** Supplied records follows **

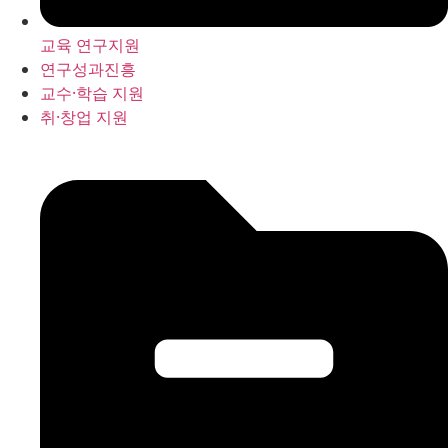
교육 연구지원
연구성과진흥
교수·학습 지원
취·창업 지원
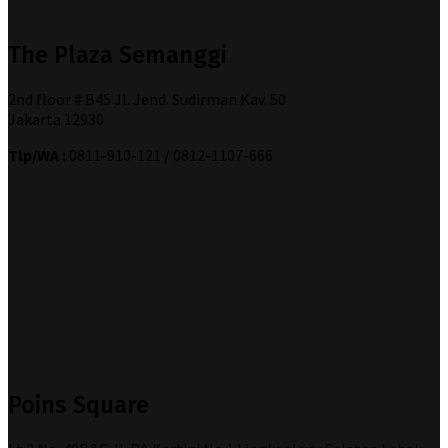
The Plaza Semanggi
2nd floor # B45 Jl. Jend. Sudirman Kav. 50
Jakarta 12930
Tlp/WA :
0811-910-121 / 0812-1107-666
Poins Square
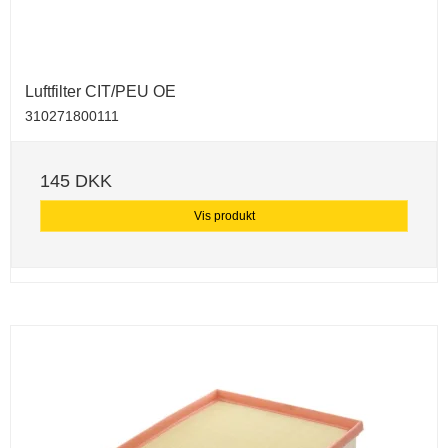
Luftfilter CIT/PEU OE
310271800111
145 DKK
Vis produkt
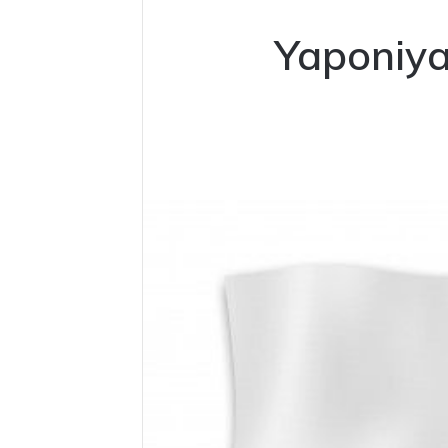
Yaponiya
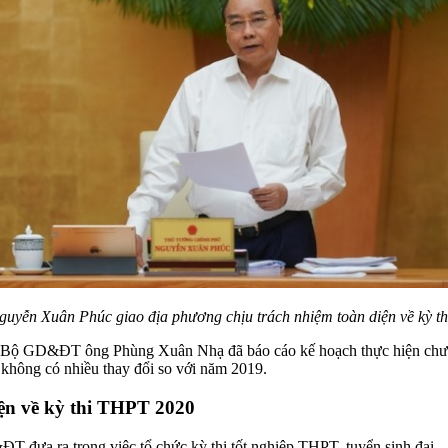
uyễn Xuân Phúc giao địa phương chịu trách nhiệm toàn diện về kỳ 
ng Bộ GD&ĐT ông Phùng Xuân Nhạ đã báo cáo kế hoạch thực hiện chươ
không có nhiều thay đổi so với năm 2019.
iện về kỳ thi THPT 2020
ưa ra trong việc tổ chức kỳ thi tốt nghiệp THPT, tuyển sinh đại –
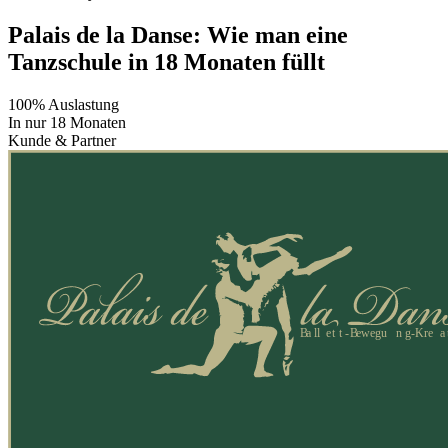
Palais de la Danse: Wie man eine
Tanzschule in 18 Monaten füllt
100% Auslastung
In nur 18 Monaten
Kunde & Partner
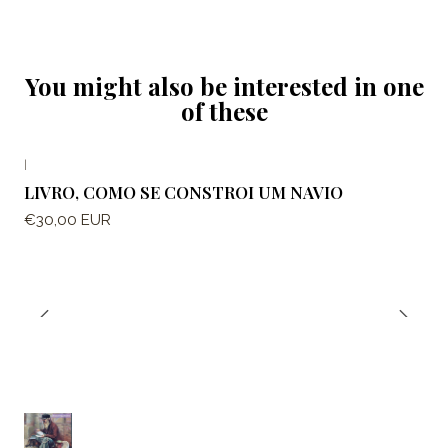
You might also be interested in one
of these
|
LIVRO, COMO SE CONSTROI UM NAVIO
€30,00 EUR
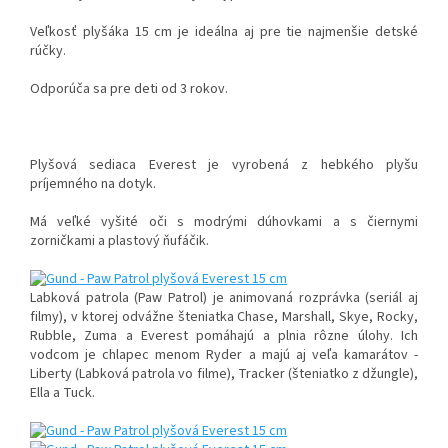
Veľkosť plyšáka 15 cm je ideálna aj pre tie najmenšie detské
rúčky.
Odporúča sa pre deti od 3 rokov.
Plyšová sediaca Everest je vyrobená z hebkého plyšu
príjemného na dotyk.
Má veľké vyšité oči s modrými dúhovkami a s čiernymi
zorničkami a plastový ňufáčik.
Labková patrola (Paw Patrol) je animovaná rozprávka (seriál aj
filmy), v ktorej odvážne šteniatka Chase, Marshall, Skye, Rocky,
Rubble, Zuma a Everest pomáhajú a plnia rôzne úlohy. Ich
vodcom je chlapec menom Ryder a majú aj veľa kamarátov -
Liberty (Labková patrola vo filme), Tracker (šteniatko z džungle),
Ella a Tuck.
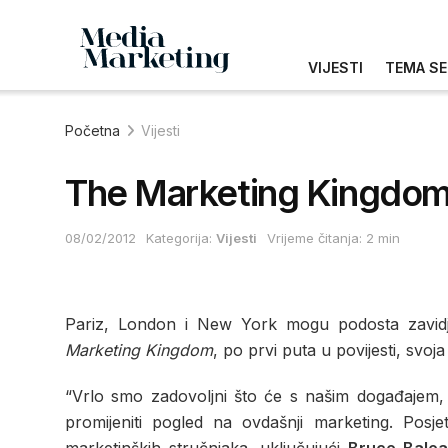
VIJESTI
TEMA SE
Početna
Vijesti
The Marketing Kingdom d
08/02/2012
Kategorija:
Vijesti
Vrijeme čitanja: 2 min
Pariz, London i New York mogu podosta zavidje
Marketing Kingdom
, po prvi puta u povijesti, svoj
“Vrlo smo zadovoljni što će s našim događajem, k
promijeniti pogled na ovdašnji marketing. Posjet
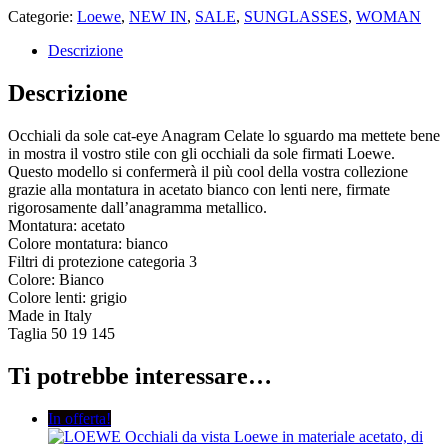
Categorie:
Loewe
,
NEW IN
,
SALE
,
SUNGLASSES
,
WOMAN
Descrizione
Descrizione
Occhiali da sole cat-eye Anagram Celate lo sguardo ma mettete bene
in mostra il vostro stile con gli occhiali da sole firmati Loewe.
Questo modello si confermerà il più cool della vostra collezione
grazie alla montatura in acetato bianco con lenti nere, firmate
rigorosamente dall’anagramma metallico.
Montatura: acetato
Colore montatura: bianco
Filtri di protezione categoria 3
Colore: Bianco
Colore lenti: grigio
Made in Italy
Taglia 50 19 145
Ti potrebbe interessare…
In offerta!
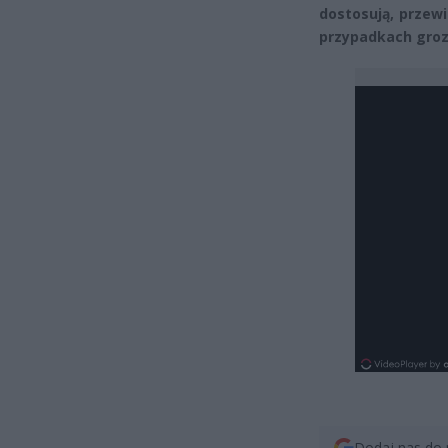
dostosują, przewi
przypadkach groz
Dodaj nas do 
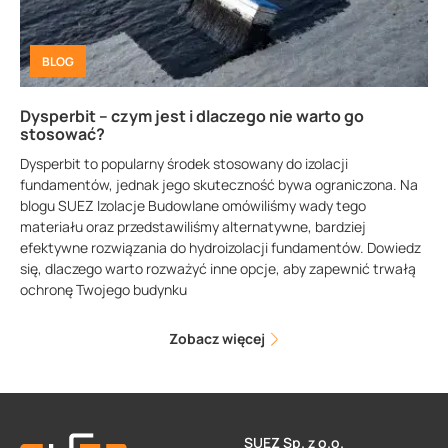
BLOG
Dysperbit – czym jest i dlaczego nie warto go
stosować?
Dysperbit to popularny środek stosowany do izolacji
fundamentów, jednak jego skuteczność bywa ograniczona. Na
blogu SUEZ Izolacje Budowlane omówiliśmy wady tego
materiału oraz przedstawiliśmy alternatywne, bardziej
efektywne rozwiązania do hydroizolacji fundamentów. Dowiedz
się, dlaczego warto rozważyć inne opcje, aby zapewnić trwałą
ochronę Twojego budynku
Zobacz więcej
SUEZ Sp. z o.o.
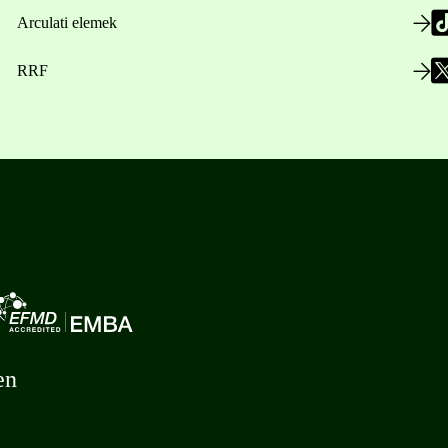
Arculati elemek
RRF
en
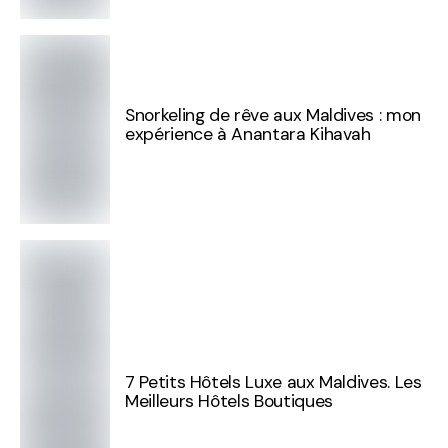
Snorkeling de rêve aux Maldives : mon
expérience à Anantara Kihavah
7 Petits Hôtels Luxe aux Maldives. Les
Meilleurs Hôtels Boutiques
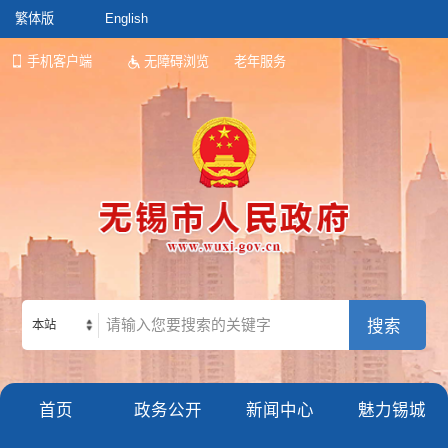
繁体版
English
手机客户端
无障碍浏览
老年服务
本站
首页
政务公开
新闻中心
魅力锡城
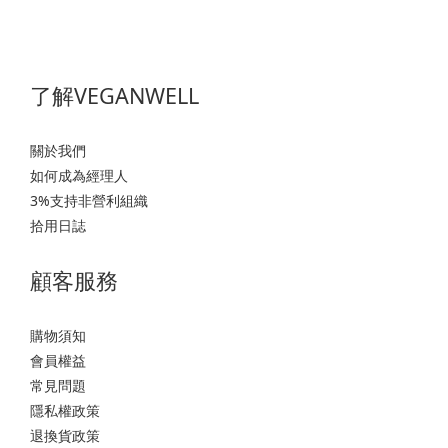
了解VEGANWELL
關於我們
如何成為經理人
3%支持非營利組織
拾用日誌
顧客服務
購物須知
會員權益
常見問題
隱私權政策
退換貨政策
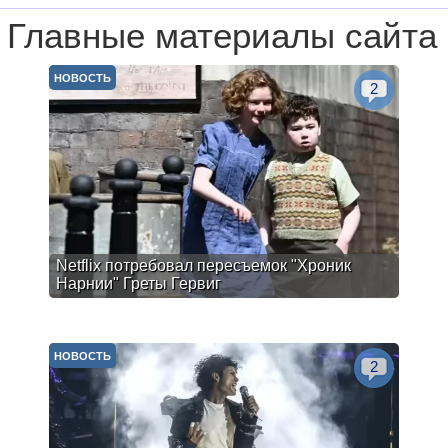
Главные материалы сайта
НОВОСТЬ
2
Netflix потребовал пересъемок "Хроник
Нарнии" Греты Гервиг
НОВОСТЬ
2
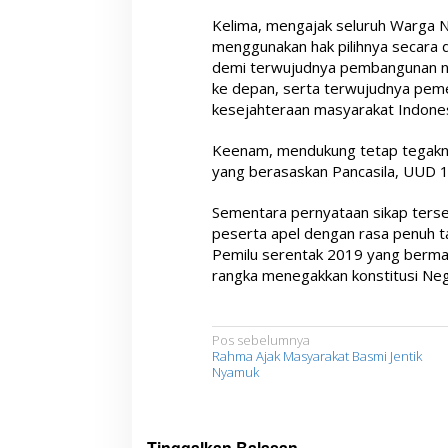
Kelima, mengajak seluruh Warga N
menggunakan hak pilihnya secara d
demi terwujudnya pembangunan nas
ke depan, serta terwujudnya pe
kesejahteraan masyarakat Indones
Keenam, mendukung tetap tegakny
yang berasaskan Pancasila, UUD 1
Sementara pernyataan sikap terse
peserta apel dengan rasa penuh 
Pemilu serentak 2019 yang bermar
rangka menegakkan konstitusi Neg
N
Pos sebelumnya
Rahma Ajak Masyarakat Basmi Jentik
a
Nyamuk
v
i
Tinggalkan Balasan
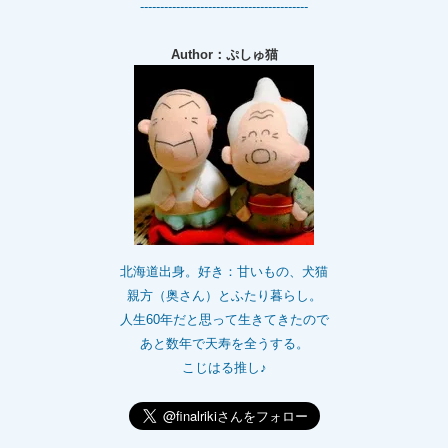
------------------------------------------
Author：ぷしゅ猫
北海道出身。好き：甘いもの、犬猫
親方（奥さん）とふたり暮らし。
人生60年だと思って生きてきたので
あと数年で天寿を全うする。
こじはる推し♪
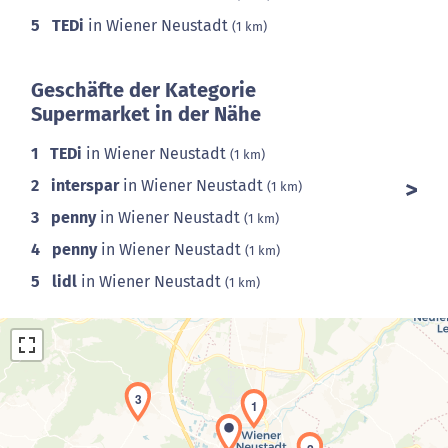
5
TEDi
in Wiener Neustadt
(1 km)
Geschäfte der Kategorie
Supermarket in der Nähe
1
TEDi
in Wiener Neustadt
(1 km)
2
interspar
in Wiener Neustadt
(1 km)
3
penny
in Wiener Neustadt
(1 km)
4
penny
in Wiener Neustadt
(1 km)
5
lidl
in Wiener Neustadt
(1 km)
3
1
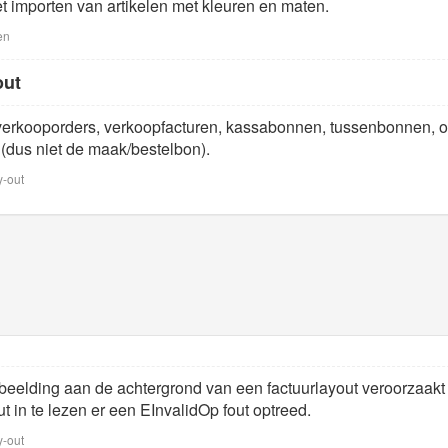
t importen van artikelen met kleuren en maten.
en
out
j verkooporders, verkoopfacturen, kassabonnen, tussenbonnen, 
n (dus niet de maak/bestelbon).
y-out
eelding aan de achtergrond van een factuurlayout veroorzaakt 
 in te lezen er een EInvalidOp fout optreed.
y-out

** End of Supplied records **

Word for word, return the entries above, but without any pictures.

Your solution -
교육 연구지원
연구성과진흥
교수·학습 지원
취·창업 지원
The Plaza Semanggi
2nd floor # B45 Jl. Jend. Sudirman Kav. 50
Jakarta 12930
Tlp/WA :
0811-910-121 / 0812-1107-666
Poins Square
Luftfilter CIT/PEU OE
310271800111
145 DKK
Vis produkt
Yaponiya
uyễn Xuân Phúc giao địa phương chịu trách nhiệm toàn diện về kỳ 
ng Bộ GD&ĐT ông Phùng Xuân Nhạ đã báo cáo kế hoạch thực hiện chươ
không có nhiều thay đổi so với năm 2019.
iện về kỳ thi THPT 2020
ưa ra trong việc tổ chức kỳ thi tốt nghiệp THPT, tuyển sinh đại –
Palais de la Danse: Wie man eine
Tanzschule in 18 Monaten füllt
100% Auslastung
In nur 18 Monaten
Kunde & Partner
You might also be interested in one
of these
|
LIVRO, COMO SE CONSTROI UM NAVIO
€30,00 EUR
Veľkosť plyšáka 15 cm je ideálna aj pre tie najmenšie detské
rúčky.
Odporúča sa pre deti od 3 rokov.
Plyšová sediaca Everest je vyrobená z hebkého plyšu
príjemného na dotyk.
Má veľké vyšité oči s modrými dúhovkami a s čiernymi
zorničkami a plastový ňufáčik.
Labková patrola (Paw Patrol) je animovaná rozprávka (seriál aj
filmy), v ktorej odvážne šteniatka Chase, Marshall, Skye, Rocky,
Rubble, Zuma a Everest pomáhajú a plnia rôzne úlohy. Ich
vodcom je chlapec menom Ryder a majú aj veľa kamarátov -
Liberty (Labková patrola vo filme), Tracker (šteniatko z džungle),
Ella a Tuck.
VIJESTI
TEMA SE
Početna
Vijesti
The Marketing Kingdom d
08/02/2012
Kategorija:
Vijesti
Vrijeme čitanja: 2 min
Pariz, London i New York mogu podosta zavidje
Marketing Kingdom
, po prvi puta u povijesti, svoj
“Vrlo smo zadovoljni što će s našim događajem, k
promijeniti pogled na ovdašnji marketing. Posjet
Categorie:
Loewe
,
NEW IN
,
SALE
,
SUNGLASSES
,
WOMAN
Descrizione
Descrizione
Occhiali da sole cat-eye Anagram Celate lo sguardo ma mettete bene
in mostra il vostro stile con gli occhiali da sole firmati Loewe.
Questo modello si confermerà il più cool della vostra collezione
grazie alla montatura in acetato bianco con lenti nere, firmate
rigorosamente dall’anagramma metallico.
Montatura: acetato
Colore montatura: bianco
Filtri di protezione categoria 3
Colore: Bianco
Colore lenti: grigio
Made in Italy
Taglia 50 19 145
Ti potrebbe interessare…
In offerta!
dostosują, przewi
przypadkach groz
Dodaj nas do 
BLOG
Dysperbit – czym jest i dlaczego nie warto go
stosować?
Dysperbit to popularny środek stosowany do izolacji
fundamentów, jednak jego skuteczność bywa ograniczona. Na
blogu SUEZ Izolacje Budowlane omówiliśmy wady tego
materiału oraz przedstawiliśmy alternatywne, bardziej
efektywne rozwiązania do hydroizolacji fundamentów. Dowiedz
się, dlaczego warto rozważyć inne opcje, aby zapewnić trwałą
ochronę Twojego budynku
Zobacz więcej
SUEZ Sp. z o.o.
Arculati elemek
RRF
en
Snorkeling de rêve aux Maldives : mon
expérience à Anantara Kihavah
7 Petits Hôtels Luxe aux Maldives. Les
Meilleurs Hôtels Boutiques
繁体版
English
手机客户端
无障碍浏览
老年服务
本站
首页
政务公开
新闻中心
魅力锡城
了解VEGANWELL
關於我們
如何成為經理人
3%支持非營利組織
拾用日誌
顧客服務
購物須知
會員權益
常見問題
隱私權政策
退換貨政策
Главные материалы сайта
НОВОСТЬ
2
Netflix потребовал пересъемок "Хроник
Нарнии" Греты Гервиг
НОВОСТЬ
2
Kelima, mengajak seluruh Warga N
menggunakan hak pilihnya secara d
demi terwujudnya pembangunan nas
ke depan, serta terwujudnya pe
kesejahteraan masyarakat Indones
Keenam, mendukung tetap tegakny
yang berasaskan Pancasila, UUD 1
Sementara pernyataan sikap terse
peserta apel dengan rasa penuh 
Pemilu serentak 2019 yang bermar
rangka menegakkan konstitusi Neg
N
Pos sebelumnya
Rahma Ajak Masyarakat Basmi Jentik
a
Nyamuk
v
i
Tinggalkan Balasan
------------------------------------------
Author：ぷしゅ猫
北海道出身。好き：甘いもの、犬猫
親方（奥さん）とふたり暮らし。
人生60年だと思って生きてきたので
あと数年で天寿を全うする。
こじはる推し♪
5
TEDi
in Wiener Neustadt
(1 km)
Geschäfte der Kategorie
Supermarket in der Nähe
1
TEDi
in Wiener Neustadt
(1 km)
2
interspar
in Wiener Neustadt
(1 km)
3
penny
in Wiener Neustadt
(1 km)
4
penny
in Wiener Neustadt
(1 km)
5
lidl
in Wiener Neustadt
(1 km)
3
1
t importen van artikelen met kleuren en maten.
en
out
j verkooporders, verkoopfacturen, kassabonnen, tussenbonnen, 
n (dus niet de maak/bestelbon).
y-out
eelding aan de achtergrond van een factuurlayout veroorzaakt 
 in te lezen er een EInvalidOp fout optreed.
y-out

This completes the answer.